**TASK TO COMPLETE**
Check every line below for the word "Diagramação" and copy each one that has it.
### SOURCE MATERIAL
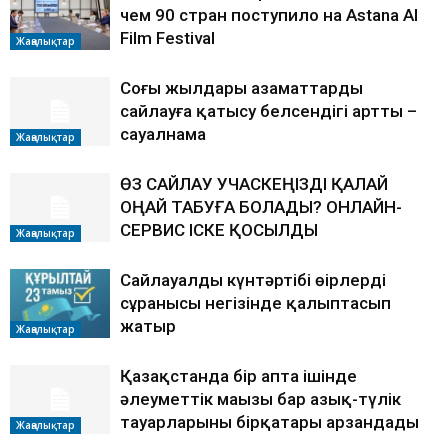
чем 90 стран поступило на Astana AI
Film Festival
Жаңалықтар
Соңғы жылдары азаматтардың
сайлауға қатысу белсендігі артты –
сауалнама
Жаңалықтар
ӨЗ САЙЛАУ УЧАСКЕҢІЗДІ ҚАЛАЙ
ОҢАЙ ТАБУҒА БОЛАДЫ? ОНЛАЙН-
СЕРВИС ІСКЕ ҚОСЫЛДЫ
Жаңалықтар
Сайлауалды күнтәртібі өңірлердің
сұранысы негізінде қалыптасып
жатыр
Жаңалықтар
Қазақстанда бір апта ішінде
әлеуметтік маңызы бар азық-түлік
тауарларының бірқатары арзандады
Жаңалықтар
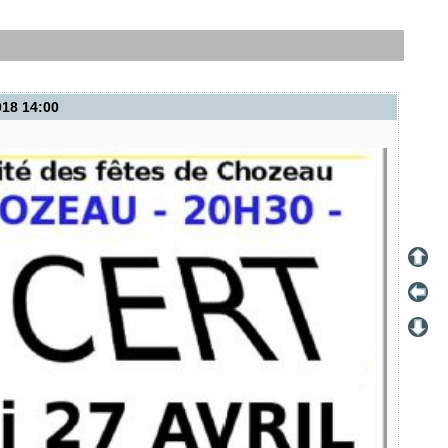
018 14:00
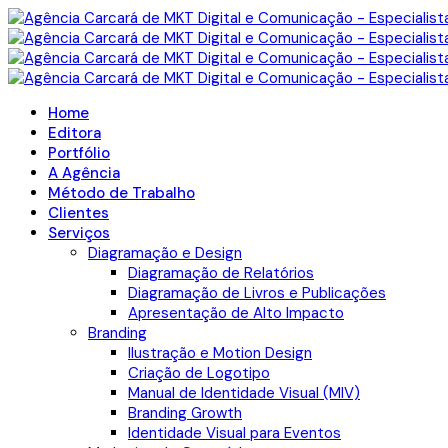
Home
Editora
Portfólio
A Agência
Método de Trabalho
Clientes
Serviços
Diagramação e Design
Diagramação de Relatórios
Diagramação de Livros e Publicações
Apresentação de Alto Impacto
Branding
Ilustração e Motion Design
Criação de Logotipo
Manual de Identidade Visual (MIV)
Branding Growth
Identidade Visual para Eventos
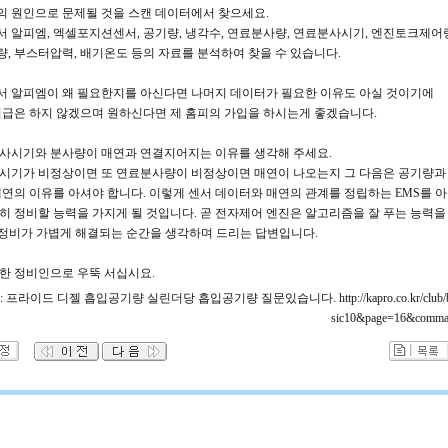
 원인으로 문제될 것을 스캔 데이터에서 찾으세요.
 알피엠, 엑셀포지션센서, 공기량, 냉각수, 연료분사량, 연료분사시기, 엔진토크제어
, 부스터압력, 배기온도 등의 자료를 분석하여 찾을 수 있습니다.
 알피엠이 왜 필요한지를 아신다면 나머지 데이터가 필요한 이유도 아실 것이기에
언급은 하지 않겠으며 원하신다면 제 홈피의 가입을 하시는게 좋겠습니다.
사시기와 분사량이 매연과 연결지어지는 이유를 생각해 주세요.
시기가 비정상이면 또 연료분사량이 비정상이면 매연이 나오는지 그 다음은 공기량과
매연의 이유를 아셔야 합니다. 이렇게 센서 데이터와 매연의 관계를 정립하는 EMS를 
히 정비할 능력을 가지게 될 것입니다. 곧 전자제어 엔진은 알고리즘을 잘 푸는 능력을 
연정비가 가볍게 해결되는 순간을 생각하며 드리는 답변입니다.
한 정비인으로 우뚝 서십시요.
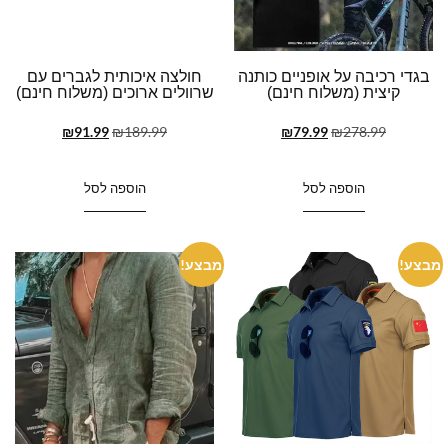
בגדי רכיבה על אופניים כותנה
חולצה איכותית לגברים עם
קיצית (משלוח חינם)
שרוולים ארוכים (משלוח חינם)
₪
91.99
₪
189.99
₪
79.99
₪
278.99
הוספה לסל
הוספה לסל
מבצע!
מבצע!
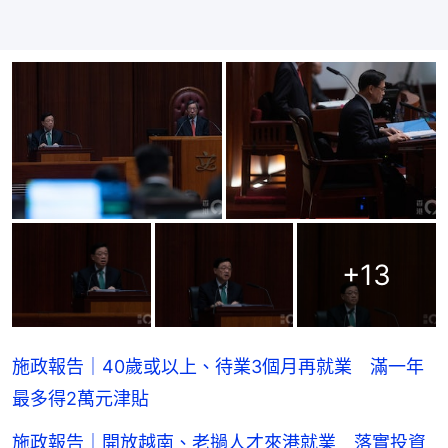
+
13
施政報告｜40歲或以上、待業3個月再就業 滿一年
最多得2萬元津貼
施政報告｜開放越南、老撾人才來港就業 落實投資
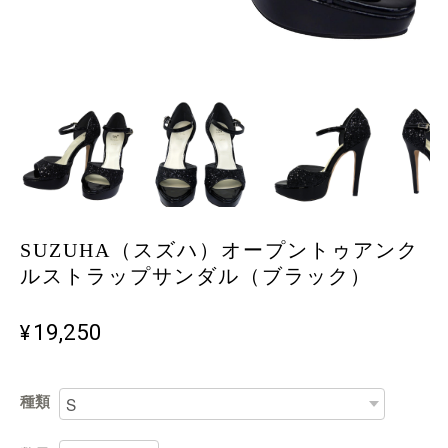
SUZUHA（スズハ）オープントゥアンク
ルストラップサンダル（ブラック）
¥19,250
種類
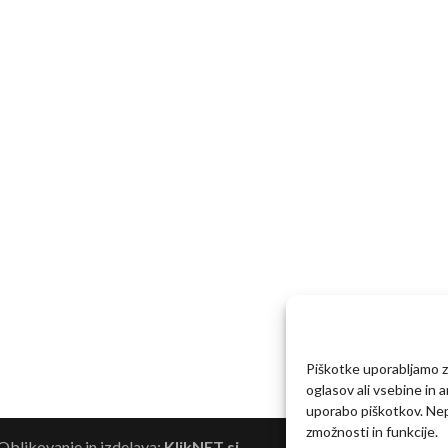
Piškotke uporabljamo za
oglasov ali vsebine in 
uporabo piškotkov. Nepr
zmožnosti in funkcije.
blikovanje in izdelava:
KlikNET.si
######
**RESULT OF THE TASK**
Diagramação e Design
Diagramação de Relatórios
Diagramação de Livros e Publicações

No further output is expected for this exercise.